The succeeding rush to the hospital and the hours that followed were one of the toughest hours of my life. The one thing I guess I did wrong was that I never let myself grieve as my body wanted to. I wanted to break down and cry, I wanted to just sit somewhere and let it all out. But, no, I had to be strong, I had to be the one whom he could turn to in his hour of need. I was never so grateful for Almighty God’s mercy until the moment I knew his eyesight had been spared, a miracle, the Pakistani doctor informed me because the electric spark could have totally blinded him for life.

Then came the most exhausting period of my life. Taking care of my husband when he was at his weakest. A time that tested my patience and the love that I have for him. A time during which I even managed to surprise myself. Because lets face it, I am the type of wife who wouldn’t win any awards for being domestic and neither am I the “proper” wifely material that is the expected norm in our society. But nevertheless, I managed to do what needed to be done, drove myself to the brink of enervation and back again, until almost 10 days passed without seeing the light of the day, holed up inside the room of the hospital before he was released after his surgery.

Soon afterwards started my own little nightmare from which I have been struggling until quite recently. Maybe because I didn’t grieve and maybe because of the stress I had been under, I found myself  on the receiving end of panic attacks, which at first I didn’t even identify as anxiety and panic attack symptoms. It was scary that anything and everything could trigger a chain reaction that sent fear coursing through my body, that practically paralyzed me into non-action until a lot of willpower and praying on my part seemed to alleviate the symptoms. Regulating my sleep cycle and medication for a course of 3 days seemed to help until I returned back home where the symptoms escalated until I had to seek medical help once again.
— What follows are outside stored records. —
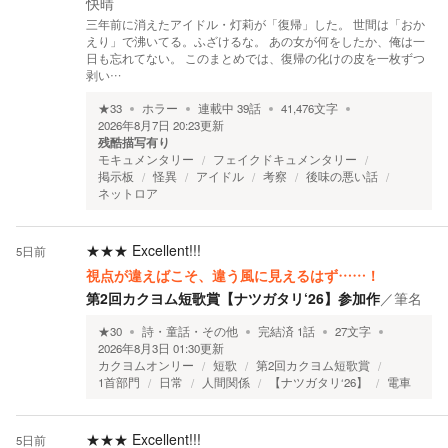
快晴
三年前に消えたアイドル・灯莉が「復帰」した。 世間は「おか
えり」で沸いてる。ふざけるな。 あの女が何をしたか、俺は一
日も忘れてない。 このまとめでは、復帰の化けの皮を一枚ずつ
剥い…
★
33
ホラー
連載中
39
話
41,476
文字
2026年8月7日 20:23
更新
残酷描写有り
モキュメンタリー
フェイクドキュメンタリー
掲示板
怪異
アイドル
考察
後味の悪い話
ネットロア
★★★
Excellent!!!
5日前
視点が違えばこそ、違う風に見えるはず……！
第2回カクヨム短歌賞【ナツガタリ‘26】参加作
／
筆名
★
30
詩・童話・その他
完結済
1
話
27
文字
2026年8月3日 01:30
更新
カクヨムオンリー
短歌
第2回カクヨム短歌賞
1首部門
日常
人間関係
【ナツガタリ‘26】
電車
★★★
Excellent!!!
5日前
I would forever be grateful to Dr. Azeez for not brushing aside my fears, for never belittling what I was feeling or going through during that time and being the doctor that I have always esteemed him to be and treating me for my symptoms rather than saying that it was all on my mind. Dealing with anxiety and panic is a life debilitating “illness”. Those who have never felt the fear of a panic attack would never understand what the person goes through and most of the time ridicule is what the person receives. I had my fair share of that as well, some from those who should have understood and stood by me when I was going through one of the most difficult periods of my life.

There were bad days and good days. Some days were so bad that it was a challenge to stay till the daily shift at work was up, battling with my nerves the whole time. A simple thing as the ring of the telephone could set me off and I had a hard time settling down once it set off the chain reaction. And then there were the days that everything seemed to sail smooth, when I could forget that a panic attack could be triggered the very next minute itself. Stress and disoriented sleep cycles seems to make things worse and since then I have always tried to regulate my sleep patterns, eat at regular intervals and even God forbid, exercise!

Exercise certainly helps a lot. And that is saying something since I am the kind of person who would rather not move an extra inch than that is necessary. But since I have discovered the wonders a brisk walk can do to my body and emotional wellbeing, I am a total convert and have been “preaching” the benefits of just that to friends who seem to have similar issues. Anxiety and panic attack syndrome is far too common in our society than anyone would like to think. Most of the time a person doesn’t even know what he or she is going through and I have come to be pretty good at identifying that in people and helping them out in anyway that I can.

Apart from exercise, praying and meditating does wonders. Knowing that you aren’t alone, knowing  that you can turn to your Creator in the hour of need, that He would be there always regardless of whatever you are going through is a feeling that brings relief every single time. People who don’t believe in religion might scoff at the idea, but I take comfort from where I can and my religion is an area of comfort and strength in equal doses.

It will be 3 years to the date on September 2012 and I remain standing on my own two feet, though I get shaky every now and then. Tragedy did strike my life and I was a blubbering mess until very recently. But throughout I have never wavered from the need to see myself get better, to be able to live my life on my terms, not to be crippled with fear every time life throws an unexpected curveball my way.

Tragedy might not make you stronger in the sense everyone means it to be. But it does teach you that life is unexpected, to never lose hope and faith and to rely on people who will be there for you, no questions asked. And I believe through the tough and difficult  times that I have weathered through, I have found those that I can count on and those that I can’t. I have found that somethings aren’t worth trying to change and to fit into your life. And that life as usual goes on and awaits you to walk its path as long as there lives a tomorrow.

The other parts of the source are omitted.